-- GIVEN DATA --
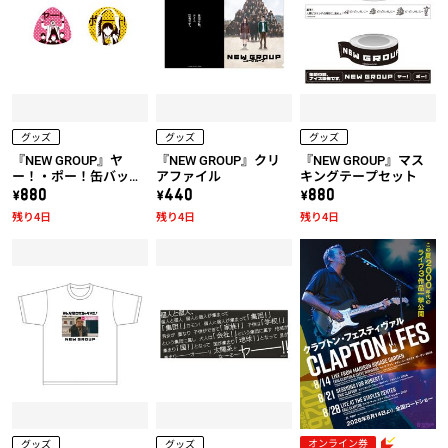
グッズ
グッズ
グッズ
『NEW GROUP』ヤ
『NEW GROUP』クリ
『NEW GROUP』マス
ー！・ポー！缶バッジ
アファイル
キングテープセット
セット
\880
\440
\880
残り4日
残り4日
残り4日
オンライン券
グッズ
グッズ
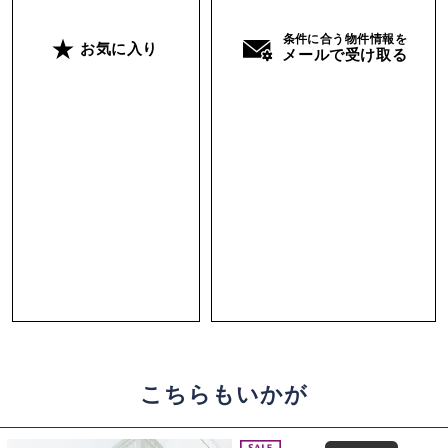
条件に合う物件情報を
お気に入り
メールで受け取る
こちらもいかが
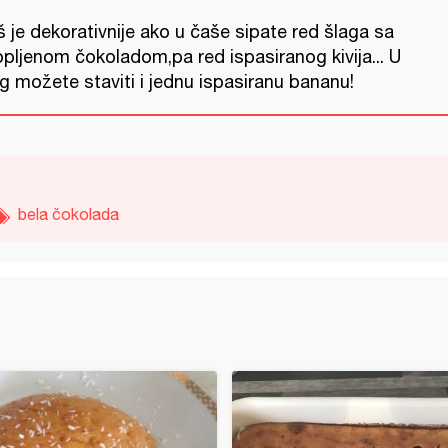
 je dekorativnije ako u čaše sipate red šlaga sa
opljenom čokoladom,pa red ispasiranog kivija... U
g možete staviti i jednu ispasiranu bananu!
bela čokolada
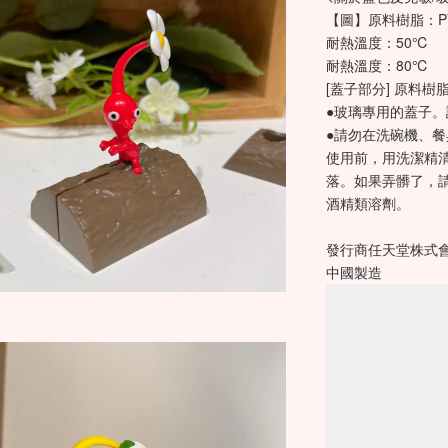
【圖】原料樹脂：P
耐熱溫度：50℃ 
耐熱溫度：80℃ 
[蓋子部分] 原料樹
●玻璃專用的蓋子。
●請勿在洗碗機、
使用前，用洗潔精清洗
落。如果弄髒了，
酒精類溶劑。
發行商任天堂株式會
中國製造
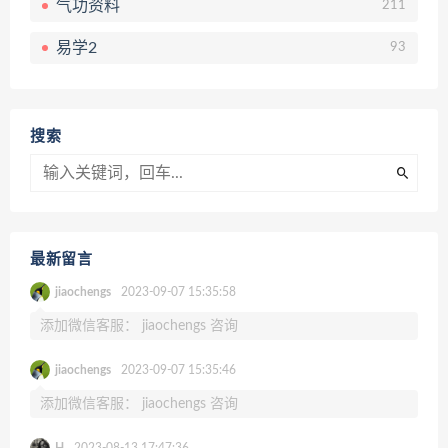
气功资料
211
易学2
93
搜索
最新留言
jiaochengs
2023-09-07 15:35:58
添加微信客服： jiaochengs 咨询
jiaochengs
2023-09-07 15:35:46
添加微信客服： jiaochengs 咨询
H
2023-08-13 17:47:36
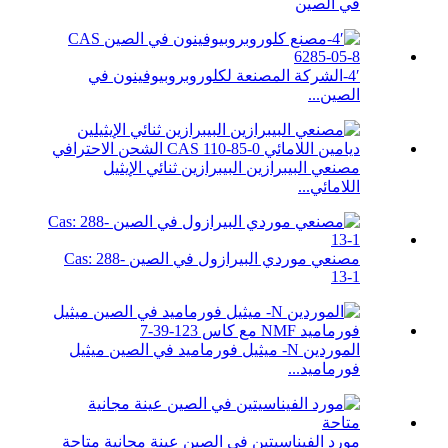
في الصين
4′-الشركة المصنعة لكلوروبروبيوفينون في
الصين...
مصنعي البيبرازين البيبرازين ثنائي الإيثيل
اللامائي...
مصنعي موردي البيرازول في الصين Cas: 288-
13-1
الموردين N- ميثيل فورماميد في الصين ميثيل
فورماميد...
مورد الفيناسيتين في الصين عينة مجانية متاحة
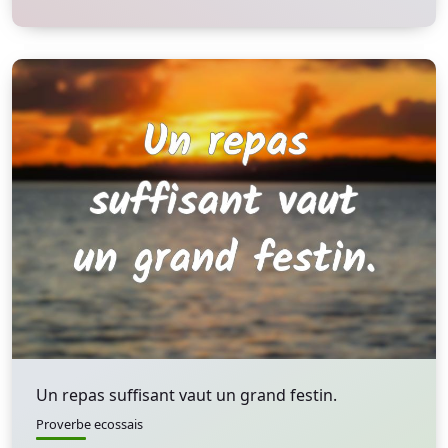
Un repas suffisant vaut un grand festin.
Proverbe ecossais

-- WHAT YOU ARE ASKED TO DO --
For the string "مصنعي", return every line of the data where it appears.

-- WRITTEN SOLUTION --
مصنعي البيبرازين البيبرازين ثنائي الإيثيل
مصنعي موردي البيرازول في الصين Cas: 288-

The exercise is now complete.